125 A.D.2d 974, 510 N.Y.S.2d 368, 1986 N.Y. App. Div. LEXIS 63161
CourtAppellate Division of the Supreme Court of the State of New York
DecidedDecember 19, 1986
StatusPublished
Cited by1 cases

This text of 125 A.D.2d 974 (Mocciaro v. Lopergolo) is published on Counsel Stack Legal Research, covering Appellate Division of the Supreme Court of the State of New York primary law. Counsel Stack provides free access to over 12 million legal documents including statutes, case law, regulations, and constitutions.

Bluebook
Mocciaro v. Lopergolo, 125 A.D.2d 974, 510 N.Y.S.2d 368, 1986 N.Y. App. Div. LEXIS 63161 (N.Y. Ct. App. 1986).

Opinion

— Order unanimously reversed, on the law, without costs, and motion granted. Memorandum: Defendant Joseph Lopergolo appeals from the denial of his summary judgment motion in this action in which plaintiff seeks to impose liability on him for the death of her 15-year-old intestate on theories of common-law negligence and violation of Vehicle and Traffic Law § 1210. We reverse.

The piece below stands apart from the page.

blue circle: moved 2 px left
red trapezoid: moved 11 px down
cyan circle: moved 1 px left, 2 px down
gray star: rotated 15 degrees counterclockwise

It is undisputed that decedent participated in the theft and unauthorized use of Lopergolo’s car and that, although decedent did not drive the car, his death resulted from its negligent operation by his accomplice. It is also undisputed that defendant left his car unattended, with the motor running and the doors unlocked, while he shopped. Plaintiff has no cause of action for common-law negligence since "[a]t common law the owner was not liable, as a matter of law, for the negligence of a thief, on the basis that the use of the car by the thief intervened between the occurrence of the negligence of the owner and the unskillful driving of the car by the thief’ (Guaspari v Gorsky, 36 AD2d 225, 228, appeal dismissed 29 NY2d 891; see, Walter v Bond, 267 App Div 779, affd 292 NY 574; Mann v Parshall, 229 App Div 366). Further, although section 1210, enacted in 1954, changed the common law so that the intervention of an unauthorized person no longer operates to break the chain of causation (see, Guaspari v Gorsky, supra), the section was not designed to protect "unauthorized users from the consequences of their own actions” (Rushink v Gerstheimer, 82 AD2d 944, 945). In order to base [975]*975an action upon the violation of a statute, "the person seeking to recover damages must come within the scope of the statutory protection” (41 NY Jur, Negligence, § 44, at 60) and must bring himself within the class to be protected (see, Lopes v Rostad, 45 NY2d 617, 623; see also, Prosser, Torts § 36, at 194 [4th ed]). The legislative history of section 1210 does not permit a conclusion that the Legislature intended to abrogate that portion of. the common-law rule which denied recovery to thieves for the consequences of their own actions (see, 1954 NY Legis Doc No. 36, at 106-107). In our view, plaintiff does not represent a member of the class designed to be protected by the statute so that her claim for a breach of a statutory duty must fall. (Appeal from order of Supreme Court, Onondaga County, Murphy, J. — summary judgment.) Present — Dillon, P. J., Callahan, Green, Balio and Schnepp, JJ.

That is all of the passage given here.